-- Records --
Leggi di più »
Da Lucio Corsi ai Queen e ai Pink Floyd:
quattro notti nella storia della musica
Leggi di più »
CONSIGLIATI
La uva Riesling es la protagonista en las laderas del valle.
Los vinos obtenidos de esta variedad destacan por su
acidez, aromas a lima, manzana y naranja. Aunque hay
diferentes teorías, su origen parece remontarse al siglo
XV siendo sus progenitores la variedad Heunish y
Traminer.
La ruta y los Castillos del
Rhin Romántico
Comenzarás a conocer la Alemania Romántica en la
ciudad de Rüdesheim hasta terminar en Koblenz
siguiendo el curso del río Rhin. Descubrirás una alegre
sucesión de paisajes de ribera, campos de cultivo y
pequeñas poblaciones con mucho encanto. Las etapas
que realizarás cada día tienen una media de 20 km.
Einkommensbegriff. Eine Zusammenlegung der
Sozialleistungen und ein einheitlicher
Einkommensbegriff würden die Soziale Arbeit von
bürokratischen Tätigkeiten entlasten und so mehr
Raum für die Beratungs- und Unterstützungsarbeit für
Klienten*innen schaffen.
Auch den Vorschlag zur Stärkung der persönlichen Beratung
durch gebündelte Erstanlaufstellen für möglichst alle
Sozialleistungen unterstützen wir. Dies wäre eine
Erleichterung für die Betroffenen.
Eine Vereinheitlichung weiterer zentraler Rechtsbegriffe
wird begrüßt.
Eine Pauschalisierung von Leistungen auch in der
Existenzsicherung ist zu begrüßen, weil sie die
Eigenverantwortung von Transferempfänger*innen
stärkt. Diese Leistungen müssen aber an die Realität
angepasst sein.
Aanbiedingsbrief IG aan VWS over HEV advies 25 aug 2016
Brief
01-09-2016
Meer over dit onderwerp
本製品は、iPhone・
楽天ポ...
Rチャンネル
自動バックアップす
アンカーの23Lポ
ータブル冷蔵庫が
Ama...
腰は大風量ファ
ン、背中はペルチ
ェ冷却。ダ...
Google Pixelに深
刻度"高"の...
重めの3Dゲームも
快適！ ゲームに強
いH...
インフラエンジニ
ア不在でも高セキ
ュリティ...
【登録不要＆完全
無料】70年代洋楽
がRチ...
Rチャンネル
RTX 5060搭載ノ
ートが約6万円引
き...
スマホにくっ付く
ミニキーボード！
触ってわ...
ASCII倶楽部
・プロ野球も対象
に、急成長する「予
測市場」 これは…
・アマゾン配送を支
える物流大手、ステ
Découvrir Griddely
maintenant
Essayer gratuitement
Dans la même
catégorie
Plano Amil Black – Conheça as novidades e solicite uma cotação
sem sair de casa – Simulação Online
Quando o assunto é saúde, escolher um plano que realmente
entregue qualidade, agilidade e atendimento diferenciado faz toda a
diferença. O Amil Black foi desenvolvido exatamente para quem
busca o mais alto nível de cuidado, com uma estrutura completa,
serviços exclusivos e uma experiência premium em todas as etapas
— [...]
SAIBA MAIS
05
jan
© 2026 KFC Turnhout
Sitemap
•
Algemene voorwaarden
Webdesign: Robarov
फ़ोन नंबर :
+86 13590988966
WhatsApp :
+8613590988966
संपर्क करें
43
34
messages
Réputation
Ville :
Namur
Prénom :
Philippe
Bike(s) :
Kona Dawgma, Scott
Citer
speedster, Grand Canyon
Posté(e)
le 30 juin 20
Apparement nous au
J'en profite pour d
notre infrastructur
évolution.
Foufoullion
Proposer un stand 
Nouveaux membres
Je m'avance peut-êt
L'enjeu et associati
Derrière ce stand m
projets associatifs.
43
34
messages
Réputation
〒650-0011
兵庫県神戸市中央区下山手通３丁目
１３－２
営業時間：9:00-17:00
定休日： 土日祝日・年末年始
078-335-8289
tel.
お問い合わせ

-- The problem --
Restate each entry above word for word.

-- Response below --
Leggi di più »
Da Lucio Corsi ai Queen e ai Pink Floyd:
quattro notti nella storia della musica
Leggi di più »
CONSIGLIATI
La uva Riesling es la protagonista en las laderas del valle.
Los vinos obtenidos de esta variedad destacan por su
acidez, aromas a lima, manzana y naranja. Aunque hay
diferentes teorías, su origen parece remontarse al siglo
XV siendo sus progenitores la variedad Heunish y
Traminer.
La ruta y los Castillos del
Rhin Romántico
Comenzarás a conocer la Alemania Romántica en la
ciudad de Rüdesheim hasta terminar en Koblenz
siguiendo el curso del río Rhin. Descubrirás una alegre
sucesión de paisajes de ribera, campos de cultivo y
pequeñas poblaciones con mucho encanto. Las etapas
que realizarás cada día tienen una media de 20 km.
Einkommensbegriff. Eine Zusammenlegung der
Sozialleistungen und ein einheitlicher
Einkommensbegriff würden die Soziale Arbeit von
bürokratischen Tätigkeiten entlasten und so mehr
Raum für die Beratungs- und Unterstützungsarbeit für
Klienten*innen schaffen.
Auch den Vorschlag zur Stärkung der persönlichen Beratung
durch gebündelte Erstanlaufstellen für möglichst alle
Sozialleistungen unterstützen wir. Dies wäre eine
Erleichterung für die Betroffenen.
Eine Vereinheitlichung weiterer zentraler Rechtsbegriffe
wird begrüßt.
Eine Pauschalisierung von Leistungen auch in der
Existenzsicherung ist zu begrüßen, weil sie die
Eigenverantwortung von Transferempfänger*innen
stärkt. Diese Leistungen müssen aber an die Realität
angepasst sein.
Aanbiedingsbrief IG aan VWS over HEV advies 25 aug 2016
Brief
01-09-2016
Meer over dit onderwerp
本製品は、iPhone・
楽天ポ...
Rチャンネル
自動バックアップす
アンカーの23Lポ
ータブル冷蔵庫が
Ama...
腰は大風量ファ
ン、背中はペルチ
ェ冷却。ダ...
Google Pixelに深
刻度"高"の...
重めの3Dゲームも
快適！ ゲームに強
いH...
インフラエンジニ
ア不在でも高セキ
ュリティ...
【登録不要＆完全
無料】70年代洋楽
がRチ...
Rチャンネル
RTX 5060搭載ノ
ートが約6万円引
き...
スマホにくっ付く
ミニキーボード！
触ってわ...
ASCII倶楽部
・プロ野球も対象
に、急成長する「予
測市場」 これは…
・アマゾン配送を支
える物流大手、ステ
Découvrir Griddely
maintenant
Essayer gratuitement
Dans la même
catégorie
Plano Amil Black – Conheça as novidades e solicite uma cotação
sem sair de casa – Simulação Online
Quando o assunto é saúde, escolher um plano que realmente
entregue qualidade, agilidade e atendimento diferenciado faz toda a
diferença. O Amil Black foi desenvolvido exatamente para quem
busca o mais alto nível de cuidado, com uma estrutura completa,
serviços exclusivos e uma experiência premium em todas as etapas
— [...]
SAIBA MAIS
05
jan
© 2026 KFC Turnhout
Sitemap
•
Algemene voorwaarden
Webdesign: Robarov
फ़ोन नंबर :
+86 13590988966
WhatsApp :
+8613590988966
संपर्क करें
43
34
messages
Réputation
Ville :
Namur
Prénom :
Philippe
Bike(s) :
Kona Dawgma, Scott
Citer
speedster, Grand Canyon
Posté(e)
le 30 juin 20
Apparement nous au
J'en profite pour d
notre infrastructur
évolution.
Foufoullion
Proposer un stand 
Nouveaux membres
Je m'avance peut-êt
L'enjeu et associati
Derrière ce stand m
projets associatifs.
43
34
messages
Réputation
〒650-0011
兵庫県神戸市中央区下山手通３丁目
１３－２
営業時間：9:00-17:00
定休日： 土日祝日・年末年始
078-335-8289
tel.
お問い合わせ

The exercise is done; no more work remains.